What's the point of being a movie maker if you don't make movies?

For the most recent Statesboro Film Festival, I entered this little tidbit, it's my take on the great TV classic; Captain Video.

It won "Best Editing" and came in 2nd overall in the "People's Choice" categories.

It was a fun day of shooting in front of the greenscreen, and I had help from a friend in the UK that shot his own footage and sent it to me.

Is Glory of Soviet Technology, No?

The DSLR revolution has brought things to the filmmaker's table that no one would have even conceived a decade ago.

Once the shock of having a camera with amazing capabilities like the T2i has worn off a bit, I started searching for accessory lenses that would add some improved appearance to my movies.

The first thing everyone says a filmmaker needs; a 50mm prime lens for that really cool DOF.

Canon makes a pretty nice one for around $100 and it seems to do the job well, but there are rumblings amongst users (see reviews at Amazon.com) that the plastic mount can become stuck to the camera and Canon's response is generally; "Wow, that stinks, wish we could do something but we can't".
That's not an indictment on Canon, just a warning to look elsewhere for a more robust lens.

And I found it.

Cheap too.

A quick visit to Ebay's Cameras & Photo section turned up two nice primes from the former Soviet Union.
The first is the MC Zenitar 50mm M42 and the other is the Helios 44-M2 58mm M42.

M42 refers to the type of mounting system the lenses use and will require an adapter to mount on your modern DSLR, but those are available all over ebay for around $15.

Here's a look at both:

The lenses may be heavy as lead but they give up some beautiful images.
Personally I like the retro feel of the things, and will probably be adding several more Zenit, Helios, and Jupiter lenses as I go.

Here's the first test I've done with both lenses. Sadly it's a failed experiment since I didn't have the Zenitar 50mm in perfect focus.

Saturday, June 26, 2010

Moviemaking is all About Content, but the Gear is Fun Too

Even as a low-tier moviemaker I'm always seeking that "next best thing" that will improve the overall quality of my pictures (please don't suggest a writing class).

Of course all of this has to be on a strict budget, the closer to nothing the better, but once in a while you have to spring for the cool stuff...and I did.

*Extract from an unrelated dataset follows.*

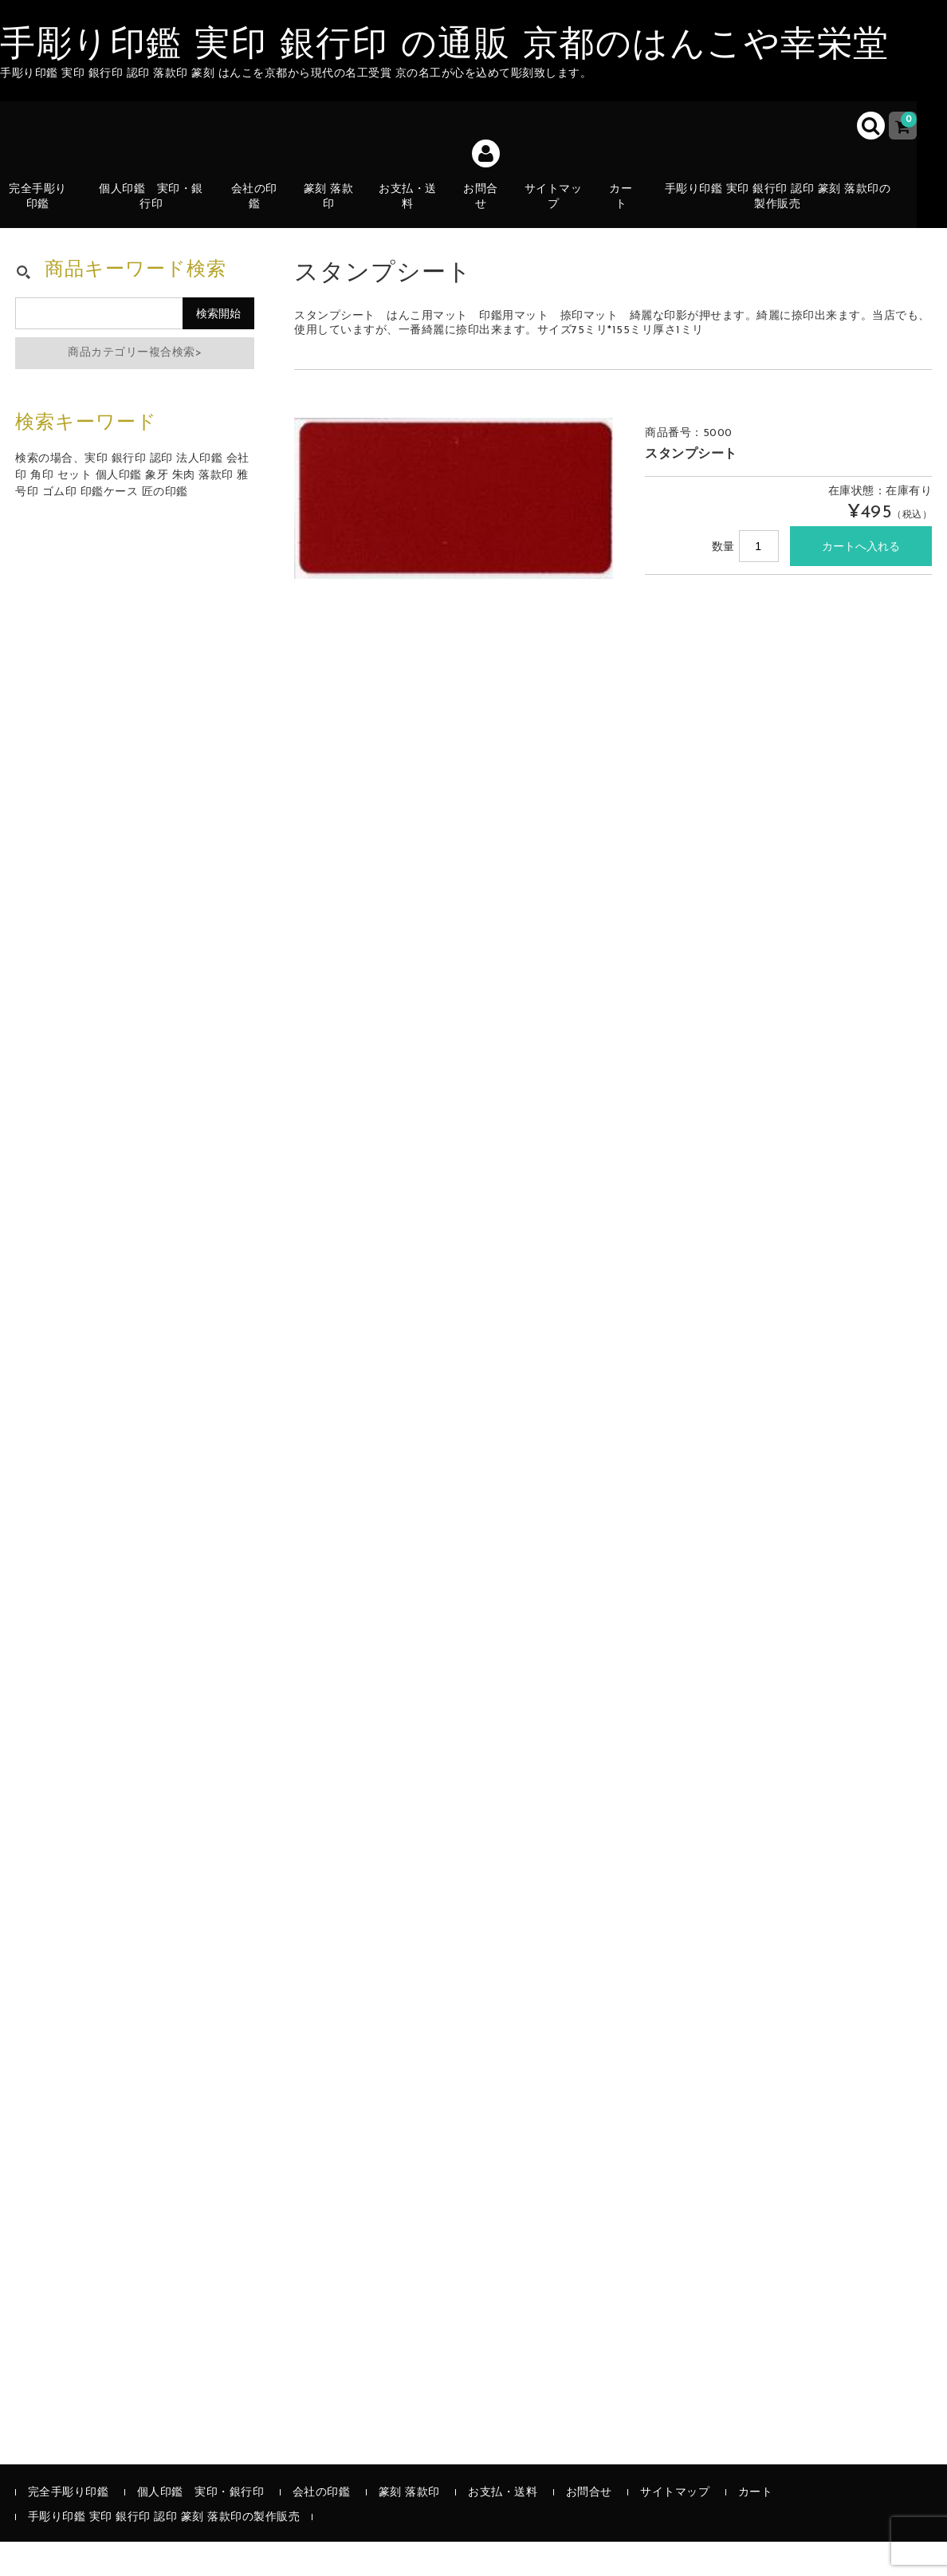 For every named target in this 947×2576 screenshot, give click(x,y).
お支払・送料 (416, 220)
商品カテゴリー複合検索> (135, 388)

I'm now the proud owner of a Canon EOS T2i (550D) and am slowly learning my way around it.

So far the images are spectacular, and now that I've learned a few settings by watching DSLR guru Philip Bloom, those images are just getting better all the time.

I've started a series on working with the T2i for first timers called "The Canon T2i for Regular Schmoes" and I'll start posting them here.